Fitness generally includes both aerobic and anaerobic aspects. Based on the priorities of the sportsman, one or the other of the two aspects is going to be emphasized, however the second one will not be neglected. The purpose of doing fitness exercises is, ideally, to create a complete athlete, able to face various physical and psychological demands.
The object of aerobic fitness is the so-called heart disease, a term which means the cardio-vascular system and also the heart muscle (myocardium). We’ll speak about trainings which tend not to make oxygen duty and which are generally called ‘trainings of aerobic effort’. More exactly, they make reference to efforts which take a long time (more than 12 minutes) – usually they take between 20 and 1 hour and they also determine acceleration of cardiac frequency and lung ventilation. Efficiency in training needs a frequency between 60-80% of the maximum cardiac frequency (calculated according to the formula 720-age – in years).

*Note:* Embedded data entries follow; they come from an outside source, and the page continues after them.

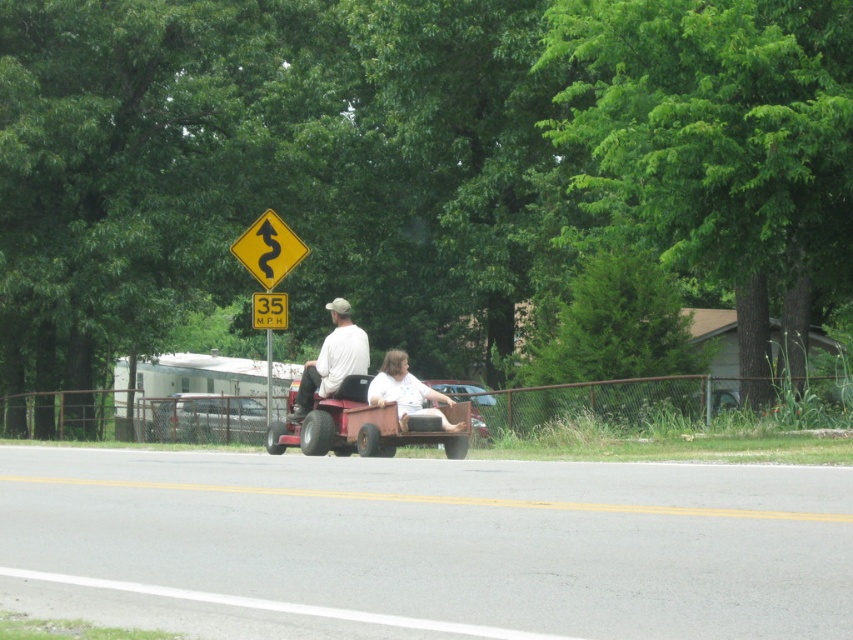 You are standing at the point marked as point (x=207, y=419). What object is exactly at this location?

The silver metallic car at center is located at point (x=207, y=419).

In the scene shown: You are standing at the camera position and want to reach the point marked at coordinates (399, 417). Considering the trailer is 10 feet long, can you safely drive the trailer from its current position to the point without hitting any obstacles?

The point at coordinates (399, 417) is 58.75 feet away from the camera. Since the trailer is only 10 feet long, there is sufficient space to safely drive it to the point without obstacles in the scene as described. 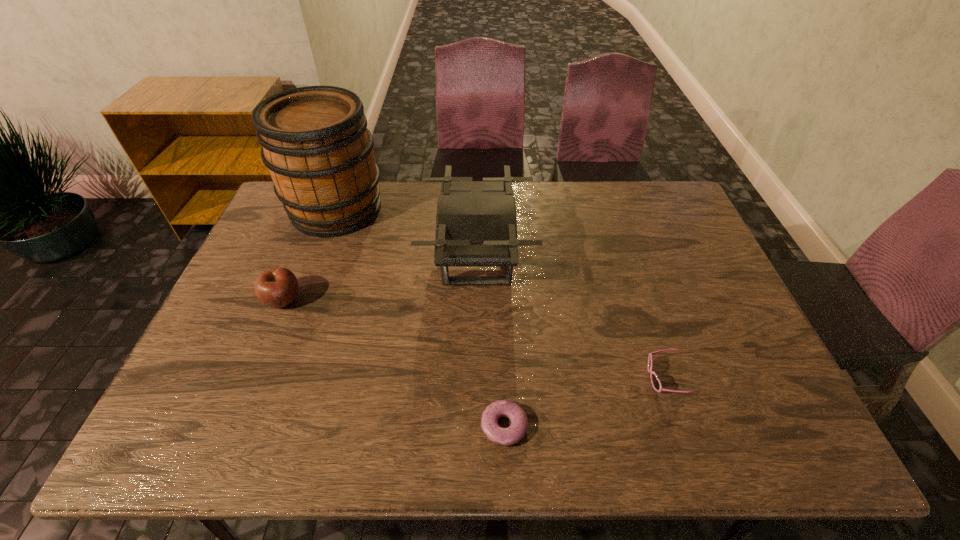 Find the location of a particular element. The height and width of the screenshot is (540, 960). vacant area at the near edge is located at coordinates (646, 445).

At what (x,y) coordinates should I click in order to perform the action: click on blank space at the left edge of the desktop. Please return your answer as a coordinate pair (x, y). The height and width of the screenshot is (540, 960). Looking at the image, I should click on (230, 325).

This screenshot has height=540, width=960. I want to click on vacant space at the right edge of the desktop, so click(692, 348).

At what (x,y) coordinates should I click in order to perform the action: click on vacant position at the near left corner of the desktop. Please return your answer as a coordinate pair (x, y). Looking at the image, I should click on (183, 419).

In the image, there is a desktop. At what (x,y) coordinates should I click in order to perform the action: click on free region at the far right corner. Please return your answer as a coordinate pair (x, y). Looking at the image, I should click on (640, 208).

In the image, there is a desktop. Where is `free region at the near right corner`? free region at the near right corner is located at coordinates (803, 451).

Find the location of `vacant space that is in between the apple and the fourth farthest object`. vacant space that is in between the apple and the fourth farthest object is located at coordinates (473, 339).

Locate an element on the screen. free space between the apple and the fourth tallest object is located at coordinates (473, 339).

Find the location of `free spot between the tallest object and the apple`. free spot between the tallest object and the apple is located at coordinates (310, 254).

The image size is (960, 540). I want to click on vacant point located between the third tallest object and the doughnut, so click(x=394, y=363). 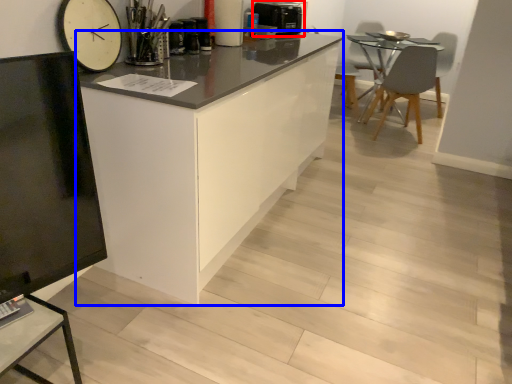 Question: Which object appears closest to the camera in this image, appliance (highlighted by a red box) or cabinetry (highlighted by a blue box)?

Choices:
 (A) appliance
 (B) cabinetry

Answer: (B) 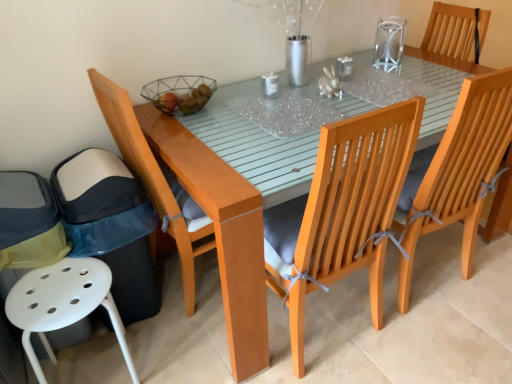 Question: In the image, is wooden chair with grey cushion at center, the 3th chair viewed from the right, on the left side or the right side of light brown wood chair at left, the second chair in the left-to-right sequence?

Choices:
 (A) left
 (B) right

Answer: (B)

Question: From a real-world perspective, is wooden chair with grey cushion at center, the 3th chair viewed from the right, positioned above or below light brown wood chair at left, the second chair in the left-to-right sequence?

Choices:
 (A) below
 (B) above

Answer: (B)

Question: Based on their relative distances, which object is farther from the transparent plastic table at center, the 1th glass table viewed from the left?

Choices:
 (A) transparent glass table at upper center, which ranks as the first glass table in right-to-left order
 (B) wire mesh basket at center
 (C) wooden chair with grey cushion at right, acting as the 4th chair starting from the left
 (D) clear glass vase at upper right
 (E) glossy wood table at center

Answer: (D)

Question: Estimate the real-world distances between objects in this image. Which object is closer to the light brown wood chair at left, positioned as the 4th chair in right-to-left order?

Choices:
 (A) wooden chair at upper right, which is counted as the 1th chair, starting from the right
 (B) transparent glass table at upper center, which ranks as the first glass table in right-to-left order
 (C) glossy wood table at center
 (D) wooden chair with grey cushion at center, the 3th chair from the left
 (E) wooden chair with grey cushion at right, acting as the 4th chair starting from the left

Answer: (C) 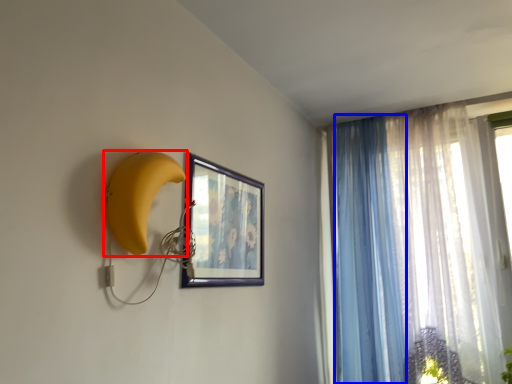 Question: Which object appears farthest to the camera in this image, banana (highlighted by a red box) or curtain (highlighted by a blue box)?

Choices:
 (A) banana
 (B) curtain

Answer: (B) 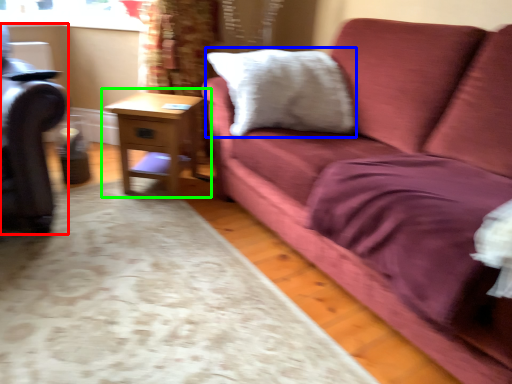 Question: Based on their relative distances, which object is nearer to swivel chair (highlighted by a red box)? Choose from pillow (highlighted by a blue box) and table (highlighted by a green box).

Choices:
 (A) pillow
 (B) table

Answer: (B) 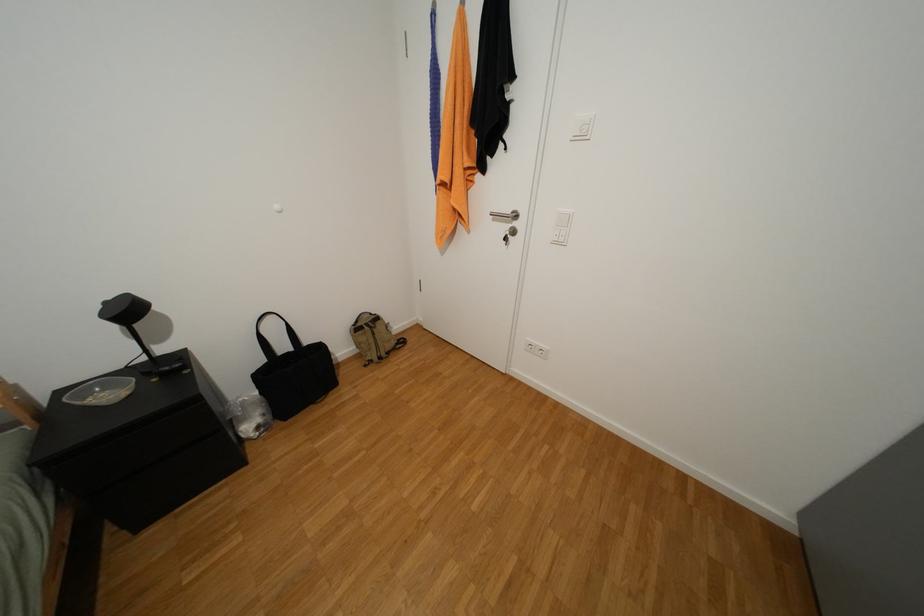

The normal exercises of aerobic fitness result from classic resistance sports (long-distance running, cycling, swimming, fast walking, etc.) and from different aerobic training programs (aerobic gymnastics, step-aerobic, tae-bo, dance, etc.).
Aerobic fitness uses specific cardio machines: treadmill, classic or elliptical trainer, stepper,etc. Dosing the aerobic effort depends on the somatic type and the actual objectives of each sportsman.
Normally, the ectomorphic and mezomorphic types, which do not accumulate large amounts of subcutaneous adipose tissue, should practice to get a rather short time (20-30 minutes per training in 2 or 3 trainings per week, in non-consecutive days). This time around is important for realizing a highly effective cardiac stimulation, without the chance of losing muscular mass.
For your endomorphic somatic type, ‘benefiting’ of lots of adipose tissue, aerobic training must last 45-1 hour and requires to happen 4-6 times a week.
Even though trainings are extended (time, miles) and they are generally more frequent, their intensity, which can be given by the cardiac rhythm per training, must remain high, so finally your body burns as many calories as possible. It really is popular that only after 20-30 minutes your body actually starts to mobilize unwanted fat ‘deposits’. Before this, at the start of the training, the energetic support in the aerobic effort is ensured through the muscular and hepatic glycogen, exactly like in anaerobic efforts, that are supported exclusively by the glycogen through the muscles and the liver.
This is probably the premiere factors behind recommending, in programs designed for weight loss, aerobic exercises – they are the biggest and fastest ‘fat burners’. Of course, the other big benefits associated with these exercises appear qrxocy the cardiovascular, pulmonary, psychological and other levels.
An actual euphoria is observed in the psychological level during aerobic training. This can be motivated by the big number of endorphins produced in your body by this kind of effort. Endorphins, also known as hormones of happiness, usually are not produced in this big quantity during anaerobic effort. Anaerobic training determines a big release of catecholamine (adrenaline, noradrenalin), which are considered stress hormones.
A downside of aerobic fitness is, to start with, non-developing a strong and fortified musculature, due to the reduced muscle efforts. We are able to also observe (and should resist) the monotony in the training, which can be long and repetitive. However, most of the time, the main advantages of aerobic fitness are remarkable and irreplaceable.